TMZ are terrible - but so, apparently, am I. As much as I despise the culture they perpetuate, I'm JUST shallow and vapid enough to obsess over the culture they cover. The TMZ app sits on my phone right next to CNN's like it's a major news source. I hate TMZ, yet there's a part of me that will always root for them. Whenever they get the jump on "real" news networks and scoop some breaking news, I can't help but cheer for the underdog, even if this particular underdog is covered in slime.

But most of the time, TMZ's breaking news bulletins are nothing but sensationalistic twaddle - which brings me to their alert I just got on my phone:

"GIANT VENOMOUS FLYING SPIDERS INVADING ANY DAY NOW."

Welp, there's one I didn't have on my bingo card.

Honestly, though, given the decade we're living in, it kinda tracks, right? We've survived a global pandemic, an insurrection, Korean boybands, and whatever Jojo Siwa's turned into. I suppose it's simply high time we added giant venomous flying spiders to the list.

It's actually kind of horrifying. A few years, some Asian Joro spiders must've hitched a ride on some shipping containers, landed on our shores, and set up shop down in Georgia back in 2010. Since then, the invasive arachnids have begun spreading across the United States. If you haven't seen a Joro spider, they can grow to the size of a human hand and have leg spans of four inches. Their webs are massive and sticky.

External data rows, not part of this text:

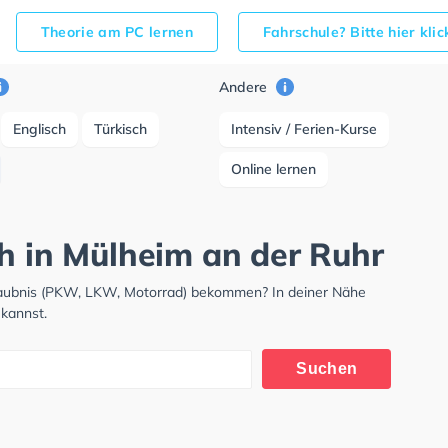
Theorie am PC lernen
Fahrschule? Bitte hier kli
Andere
Englisch
Türkisch
Intensiv / Ferien-Kurse
Online lernen
ch in Mülheim an der Ruhr
rlaubnis (PKW, LKW, Motorrad) bekommen? In deiner Nähe
 kannst.
Suchen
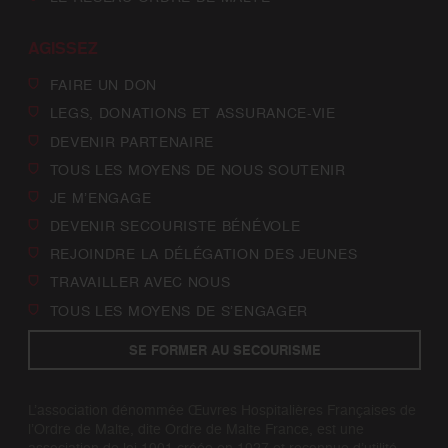
AGISSEZ
FAIRE UN DON
LEGS, DONATIONS ET ASSURANCE-VIE
DEVENIR PARTENAIRE
TOUS LES MOYENS DE NOUS SOUTENIR
JE M’ENGAGE
DEVENIR SECOURISTE BÉNÉVOLE
REJOINDRE LA DÉLÉGATION DES JEUNES
TRAVAILLER AVEC NOUS
TOUS LES MOYENS DE S’ENGAGER
SE FORMER AU SECOURISME
L’association dénommée Œuvres Hospitalières Françaises de
l’Ordre de Malte, dite Ordre de Malte France, est une
association de loi 1901 créée en 1927 et reconnue d’utilité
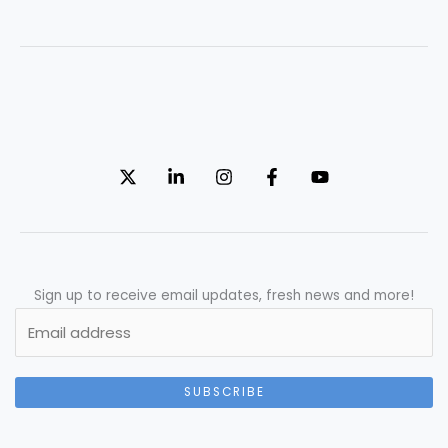
Sign up to receive email updates, fresh news and more!
SUBSCRIBE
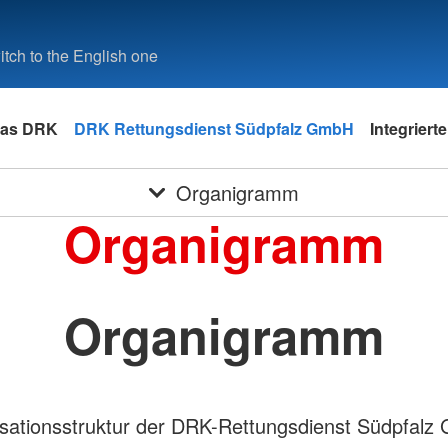
tch to the English one
as DRK
DRK Rettungsdienst Südpfalz GmbH
Integrierte
Organigramm
Organigramm
Organigramm
sationsstruktur der DRK-Rettungsdienst Südpfalz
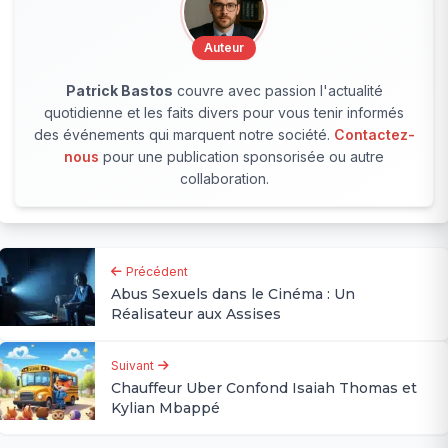
Auteur
Patrick Bastos
couvre avec passion l'actualité
quotidienne et les faits divers pour vous tenir informés
des événements qui marquent notre société.
Contactez-
nous
pour une publication sponsorisée ou autre
collaboration.
Précédent
Abus Sexuels dans le Cinéma : Un
Réalisateur aux Assises
Suivant
Chauffeur Uber Confond Isaiah Thomas et
Kylian Mbappé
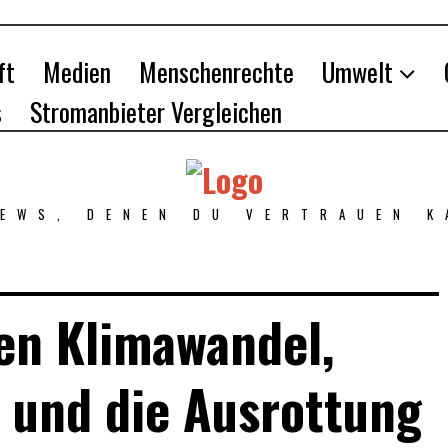
ft
Medien
Menschenrechte
Umwelt
s
Stromanbieter Vergleichen
NEWS, DENEN DU VERTRAUEN K
en Klimawandel,
 und die Ausrottung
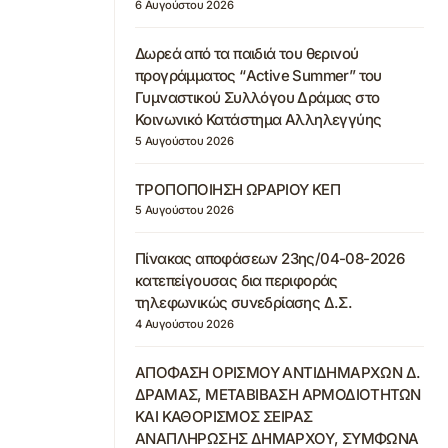
6 Αυγούστου 2026
Δωρεά από τα παιδιά του θερινού
προγράμματος “Active Summer” του
Γυμναστικού Συλλόγου Δράμας στο
Κοινωνικό Κατάστημα Αλληλεγγύης
5 Αυγούστου 2026
ΤΡΟΠΟΠΟΙΗΣΗ ΩΡΑΡΙΟΥ ΚΕΠ
5 Αυγούστου 2026
Πίνακας αποφάσεων 23ης/04-08-2026
κατεπείγουσας δια περιφοράς
τηλεφωνικώς συνεδρίασης Δ.Σ.
4 Αυγούστου 2026
ΑΠΟΦΑΣΗ ΟΡΙΣΜΟΥ ΑΝΤΙΔΗΜΑΡΧΩΝ Δ.
ΔΡΑΜΑΣ, ΜΕΤΑΒΙΒΑΣΗ ΑΡΜΟΔΙΟΤΗΤΩΝ
ΚΑΙ ΚΑΘΟΡΙΣΜΟΣ ΣΕΙΡΑΣ
ΑΝΑΠΛΗΡΩΣΗΣ ΔΗΜΑΡΧΟΥ, ΣΥΜΦΩΝΑ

And if that's not gross enough, when Joro spiders feel like relocating, they weave their webs into the shape of balloons and just go paragliding in the summer breeze until they presumably fly directly into my face and test the efficacy of my heart medicine. Fun times.

The GOOD news is that TMZ is over-hyping and click baiting the headline somewhat. While Joro spiders are indeed starting to colonize our continent, they're still a ways away from the Midwest. They're currently making their way up the east coast and even into Ohio, Kentucky, and Tennessee. They're likely coming our way, but not for a bit. And while these spiders ARE venomous, they usually prefer sinking their tiny teeth into other insects and NOT people. I just read an article that said their teeth are so small, they might not even be able to puncture human skin - and if they DID, it would be no worse than a bee sting.

(Note to the general press and mainstream media: When you're trying to minimize the danger of something, don't compare it to a bee sting. Some of us are deathly allergic to bee stings. Just sayin'.)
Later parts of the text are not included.